Glaubenssätze und die Grenzen der Fiktionen
1. Profit ist der höchste Wert:
In einer kapitalistischen Gesellschaft wird der Profit oft als das ultimative Ziel betrachtet, das über allem anderen steht. Unternehmen streben nach maximaler Rentabilität, unabhängig von den sozialen oder ökologischen Konsequenzen.
2. Wachstum ist unverzichtbar:
Das Paradigma des permanenten wirtschaftlichen Wachstums wird als unabdingbar für den Fortschritt angesehen. Doch die Fixierung auf Wachstum führt oft zu einer rücksichtslosen Ausbeutung natürlicher Ressourcen und zu einer Verschärfung sozialer Ungleichheiten.
3. Wettbewerb ist der Motor des Fortschritts:
Wettbewerb wird oft als treibende Kraft für Innovation und Effizienz gepriesen. Doch ein ungebremster Wettbewerb kann auch zu Monopolbildung, Marktverzerrungen und einem Mangel an Zusammenarbeit führen.
4. Konsum definiert den Wert eines Menschen:
In einer konsumorientierten Gesellschaft wird der individuelle Wert oft anhand des Konsumverhaltens gemessen. Doch diese Logik führt zu einer oberflächlichen Kultur des Materialismus und zur Vernachlässigung immaterieller Werte wie Mitgefühl und Solidarität.
5. Arbeitsleistung entspricht persönlichem Wert:
Die Vorstellung, dass der Wert eines Menschen durch seine Arbeitsleistung bestimmt wird, führt zu einem prekären Arbeitsklima, in dem Ausbeutung und Überarbeitung an der Tagesordnung sind.
6. Ungleichheit ist natürlich und gerechtfertigt:
Die Existenz von Ungleichheit wird oft als unvermeidlich und gerechtfertigt dargestellt, basierend auf der Überzeugung, dass Leistung und Verdienst untrennbar miteinander verbunden sind. Doch diese Ansicht blendet strukturelle Benachteiligungen und soziale Ungerechtigkeiten aus.
7. Privatbesitz ist heilig:
Die Idee des Privateigentums wird als fundamentales Menschenrecht betrachtet, das geschützt werden muss. Doch die Verteidigung des Privatbesitzes kann zu einer Konzentration von Reichtum und Macht führen, die den Gemeinwohlinteressen entgegensteht.

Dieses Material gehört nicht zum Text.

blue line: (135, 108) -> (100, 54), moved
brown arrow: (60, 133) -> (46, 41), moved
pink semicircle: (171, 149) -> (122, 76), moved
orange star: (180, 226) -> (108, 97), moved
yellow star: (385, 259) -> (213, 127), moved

8. Freie Märkte lösen alle Probleme:
Die Ideologie des Laissez-faire-Kapitalismus besagt, dass freie Märkte automatisch zu effizienten und gerechten Ergebnissen führen. Doch die Realität zeigt, dass Märkte oft versagen, insbesondere in Bereichen wie Gesundheitsversorgung, Bildung und Umweltschutz.
9. Schuld ist individuell:
In einer Gesellschaft, die den Fokus auf persönliche Verantwortung legt, werden strukturelle Ursachen sozialer Probleme oft vernachlässigt. Armut, Arbeitslosigkeit und soziale Ausgrenzung werden als individuelle Versäumnisse betrachtet, anstatt als Ergebnis systemischer Ungerechtigkeiten.
10. Technologischer Fortschritt ist unaufhaltsam:
Die Vorstellung, dass technologischer Fortschritt unaufhaltsam ist und automatisch zu einer besseren Zukunft führt, ignoriert die potenziellen Risiken und Nebenwirkungen neuer Technologien, wie etwa Datenschutzverletzungen, soziale Isolation und ökologische Zerstörung.
11. Alles hat seinen Preis:
Die Idee, dass alles einen monetären Wert hat und dass dieser Wert die einzige relevante Messgröße ist, führt zu einer Kultur der Kommerzialisierung, in der immaterielle Güter wie Natur, Gemeinschaft und menschliche Beziehungen oft unterbewertet werden.
12. Das Streben nach individuellem Erfolg ist erstrebenswert:
Die Vorstellung, dass persönlicher Erfolg das höchste Ziel im Leben ist, führt oft zu einem egoistischen Streben nach Macht und Reichtum, das das Gemeinwohl vernachlässigt und zu einem Gefühl der Entfremdung und Einsamkeit führen kann.
Diese kapitalistischen Glaubenssätze prägen nicht nur unsere wirtschaftlichen Strukturen, sondern auch unsere sozialen Normen, unsere kulturellen Werte und unsere individuellen Lebensweisen. Doch es ist an der Zeit, diese Überzeugungen kritisch zu hinterfragen und nach alternativen Denkansätzen zu suchen, die eine gerechtere, nachhaltigere und menschlichere Welt ermöglichen.